In the Forbes interview, George Civula, CEO of Hebbia, discusses how his AI company is revolutionizing the M&A market by enabling financial professionals to process vast amounts of unstructured data, uncover new investment opportunities, and streamline due diligence. He emphasizes that Hebbia’s AI acts as a reliable reasoning engine, not just automating tasks but driving revenue and insights, and predicts that AI will ultimately enhance job satisfaction and create new opportunities in finance.
In this Forbes interview, Katherine Schwab speaks with George Civula, CEO of Hebbia, an AI company focused on transforming the finance industry, particularly in the M&A (mergers and acquisitions) market. Civula reflects on the company’s rapid growth in 2025, noting that while 2024 was a year of cautious experimentation with AI, 2025 saw widespread adoption and multi-year enterprise deals, especially among leading financial institutions. Hebbia’s AI tools are designed for investors, bankers, and lawyers, aiming to provide a competitive edge by not just automating routine tasks but also generating new revenue opportunities.

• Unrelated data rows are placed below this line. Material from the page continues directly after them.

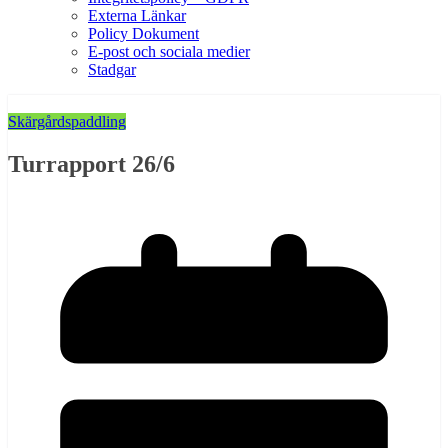
Externa Länkar
Policy Dokument
E-post och sociala medier
Stadgar
Skärgårdspaddling
Turrapport 26/6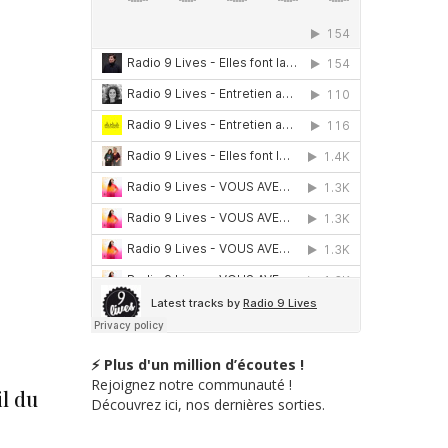
⚡ Plus d'un million d’écoutes !
Rejoignez notre communauté !
l du
Découvrez ici, nos dernières sorties.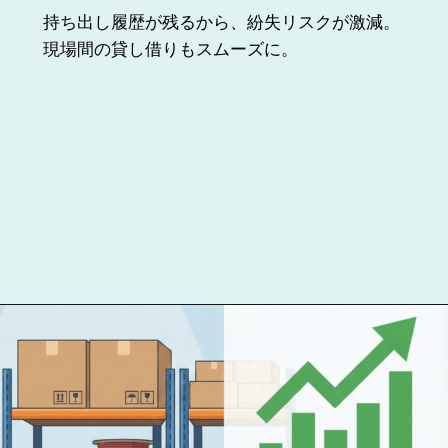
持ち出し履歴が残るから、紛失リスクが激減。
現場間の貸し借りもスムーズに。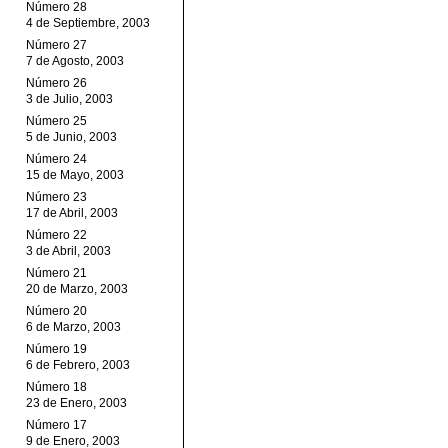
Número 28
4 de Septiembre, 2003
Número 27
7 de Agosto, 2003
Número 26
3 de Julio, 2003
Número 25
5 de Junio, 2003
Número 24
15 de Mayo, 2003
Número 23
17 de Abril, 2003
Número 22
3 de Abril, 2003
Número 21
20 de Marzo, 2003
Número 20
6 de Marzo, 2003
Número 19
6 de Febrero, 2003
Número 18
23 de Enero, 2003
Número 17
9 de Enero, 2003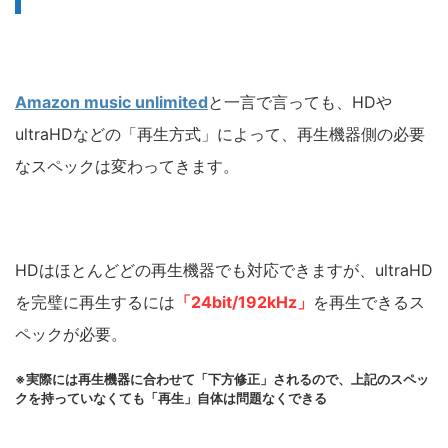
Amazon music unlimited
と一言で言っても、HDや
ultraHDなどの「再生方式」によって、再生機器側の必要
なスペックは変わってきます。
HDはほとんどどの再生機器でも対応できますが、ultraHD
を完璧に再生するには
「24bit/192kHz」
を再生できるス
ペックが必要。
※実際には再生機器に合わせて「下方修正」されるので、上記のスペッ
クを持っていなくても「再生」自体は問題なくできる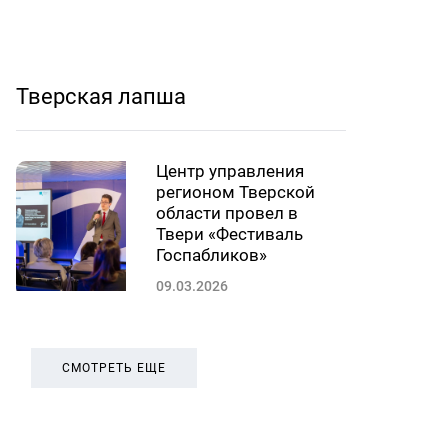
Тверская лапша
Центр управления
регионом Тверской
области провел в
Твери «Фестиваль
Госпабликов»
09.03.2026
СМОТРЕТЬ ЕЩЕ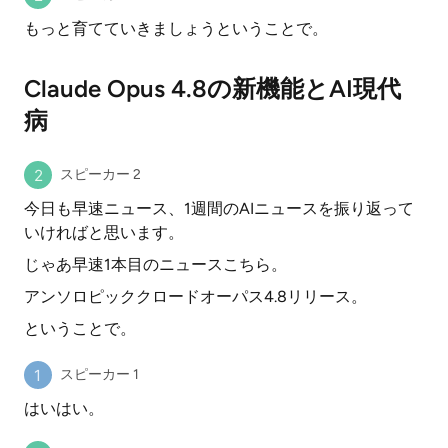
もっと育てていきましょうということで。
Claude Opus 4.8の新機能とAI現代
病
スピーカー 2
今日も早速ニュース、1週間のAIニュースを振り返って
いければと思います。
じゃあ早速1本目のニュースこちら。
アンソロピッククロードオーパス4.8リリース。
ということで。
スピーカー 1
はいはい。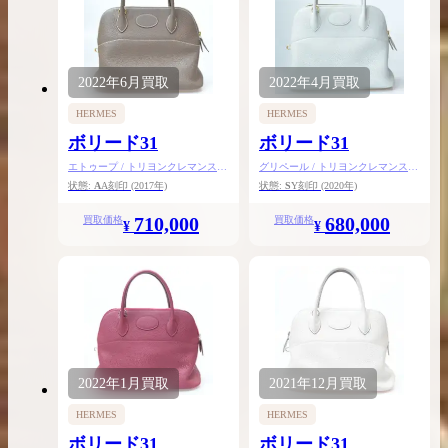
2022年
6月
買取
2022年
4月
買取
HERMES
HERMES
ボリード31
ボリード31
エトゥープ / トリヨンクレマンス /
グリペール / トリヨンクレマンス /
ゴールド金具
ゴールド金具
状態:
A
A刻印
(2017年)
状態:
S
Y刻印
(2020年)
710,000
680,000
買取価格
買取価格
¥
¥
2022年
1月
買取
2021年
12月
買取
HERMES
HERMES
ボリード31
ボリード31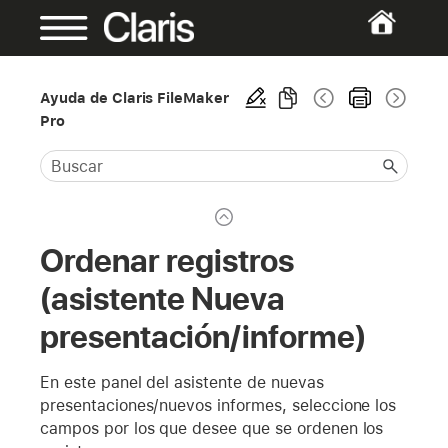
Ayuda de Claris FileMaker
Pro
Ordenar registros
(asistente Nueva
presentación/informe)
En este panel del asistente de nuevas
presentaciones/nuevos informes, seleccione los
campos por los que desee que se ordenen los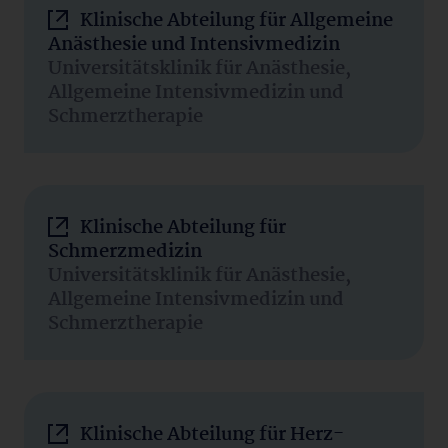
Klinische Abteilung für Allgemeine
Anästhesie und Intensivmedizin
Universitätsklinik für Anästhesie,
Allgemeine Intensivmedizin und
Schmerztherapie
Klinische Abteilung für
Schmerzmedizin
Universitätsklinik für Anästhesie,
Allgemeine Intensivmedizin und
Schmerztherapie
Klinische Abteilung für Herz-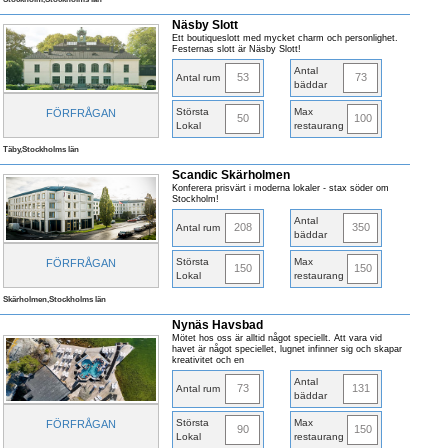
Näsby Slott
Ett boutiqueslott med mycket charm och personlighet.
Festernas slott är Näsby Slott!
Antal
53
73
Antal rum
bäddar
Största
Max
FÖRFRÅGAN
50
100
Lokal
restaurang
Täby,Stockholms län
Scandic Skärholmen
Konferera prisvärt i moderna lokaler - stax söder om
Stockholm!
Antal
208
350
Antal rum
bäddar
Största
Max
FÖRFRÅGAN
150
150
Lokal
restaurang
Skärholmen,Stockholms län
Nynäs Havsbad
Mötet hos oss är alltid något speciellt. Att vara vid
havet är något speciellet, lugnet infinner sig och skapar
kreativitet och en
Antal
73
131
Antal rum
bäddar
Största
Max
FÖRFRÅGAN
90
150
Lokal
restaurang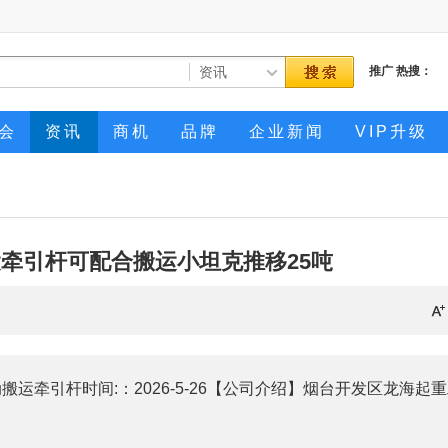
推广
热搜：
会
资讯
商机
品牌
企业新闻
VIP升级
运牵引杆可配合搬运小坦克推移25吨
分类：电动搬运牵引杆时间:：2026-5-26【公司介绍】烟台开发区龙海起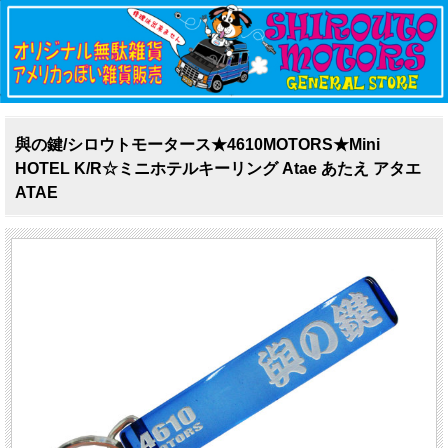
與の鍵/シロウトモータース★4610MOTORS★Mini
HOTEL K/R☆ミニホテルキーリング Atae あたえ アタエ
ATAE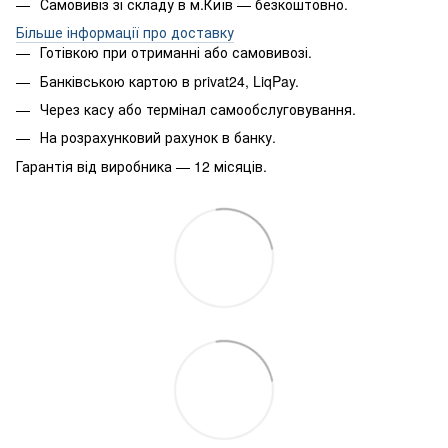
Самовивіз зі складу в м.Київ — безкоштовно.
Більше інформації про доставку
Готівкою при отриманні або самовивозі.
Банківською картою в privat24, LiqPay.
Через касу або термінал самообслуговування.
На розрахунковий рахунок в банку.
Гарантія від виробника — 12 місяців.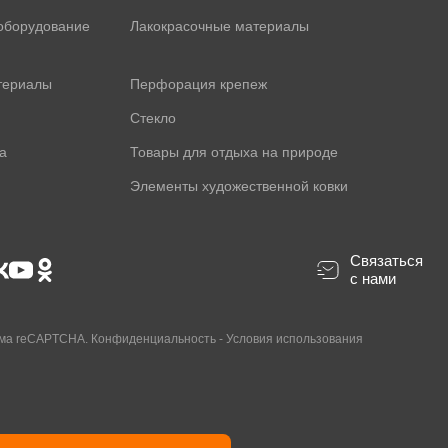
оборудование
Лакокрасочные материалы
териалы
Перфорация крепеж
Стекло
а
Товары для отдыха на природе
Элементы художественной ковки
Связаться
с нами
ама reCAPTCHA.
Конфиденциальность
-
Условия использования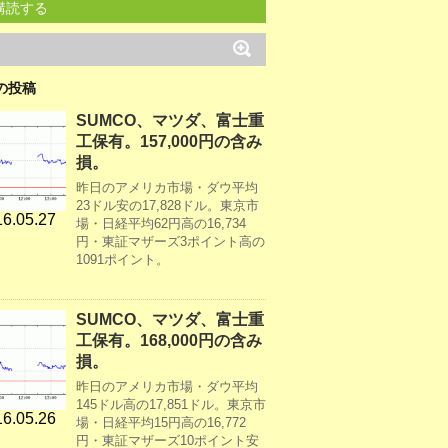
購読する
の投稿
SUMCO、マツダ、富士重
工保有。157,000円の含み
損。
昨日のアメリカ市場・ダウ平均
23ドル安の17,828ドル。東京市
6.05.27
場・日経平均62円高の16,734
円・東証マザーズ3ポイント高の
1091ポイント。
SUMCO、マツダ、富士重
工保有。168,000円の含み
損。
昨日のアメリカ市場・ダウ平均
145ドル高の17,851ドル。東京市
6.05.26
場・日経平均15円高の16,772
円・東証マザーズ10ポイント安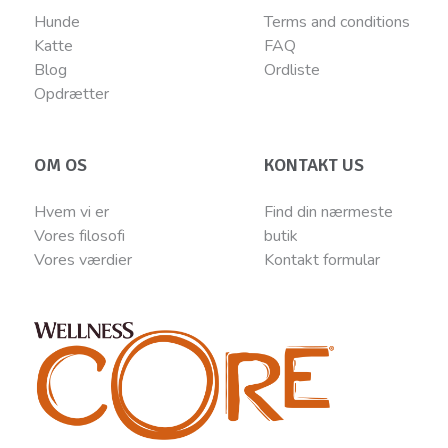
Hunde
Terms and conditions
Katte
FAQ
Blog
Ordliste
Opdrætter
OM OS
KONTAKT US
Hvem vi er
Find din nærmeste
Vores filosofi
butik
Vores værdier
Kontakt
for
mular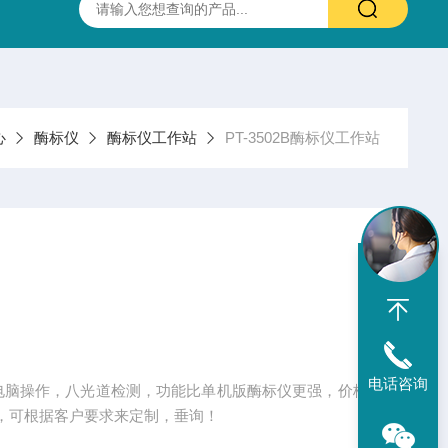
PC多功能酶标仪
PT-3502B酶标仪
PT-3502D全自动酶标仪
心
酶标仪
酶标仪工作站
PT-3502B酶标仪工作站
电话咨询
点：电脑操作，八光道检测，功能比单机版酶标仪更强，价格
，可根据客户要求来定制，垂询！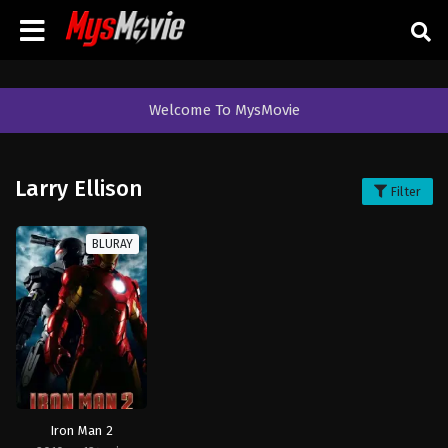
Welcome To MysMovie
Larry Ellison
Filter
BLURAY
Iron Man 2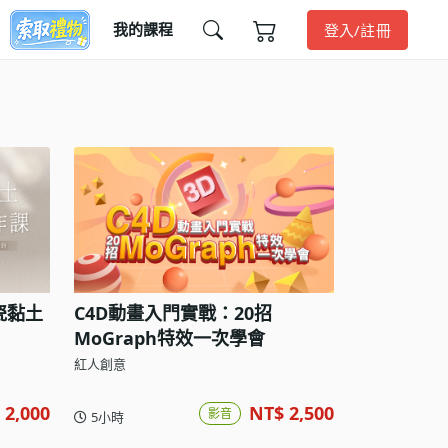
我的課程
登入/註冊
瓷黏土
C4D動畫入門實戰：20招
MoGraph特效一次學會
紅人創意
 2,000
NT$ 2,500
影音
5小時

Civula explains that Hebbia’s platform serves three main use cases in finance: assistant tasks (quick, chat-based queries), analyst tasks (complex deliverables like building Excel models or PowerPoint presentations), and managing director (MD) level tasks that directly drive revenue by uncovering new deals and insights. Unlike many AI tools that focus on cost savings or simple automation, Hebbia’s unique value lies in its ability to process vast amounts of unstructured data—such as legal documents and data rooms—to identify investment opportunities and streamline due diligence, making high finance more accessible and efficient.
Addressing concerns about AI reliability and hallucinations, Civula distinguishes Hebbia’s approach as a “reasoning engine” rather than a “generation engine.” Instead of expanding on small prompts, Hebbia’s AI synthesizes large volumes of information down to the most critical statistics, grounding its outputs in source data and reducing the risk of fabricated results. The platform offers multiple interfaces, including a chat product, a “matrix” data grid that condenses millions of pages into key numbers, and proactive “deal spaces” that automatically generate presentation-ready outputs without user prompting.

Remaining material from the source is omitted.